WHAT IS NEEDED:
If a line of the records contains the word "your", list it.

DATA RECORDS:
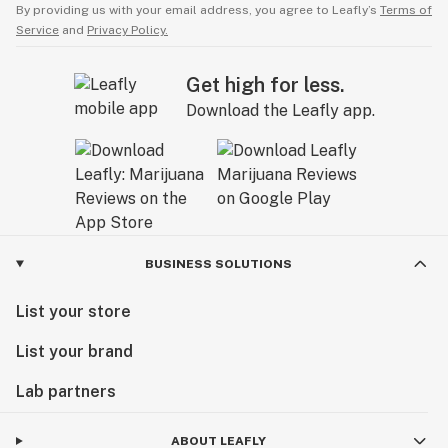
By providing us with your email address, you agree to Leafly’s
Terms of
Service
and
Privacy Policy.
Get high for less.
Download the Leafly app.
BUSINESS SOLUTIONS
List your store
List your brand
Lab partners
ABOUT LEAFLY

TASK ANSWER:
By providing us with your email address, you agree to Leafly’s
List your store
List your brand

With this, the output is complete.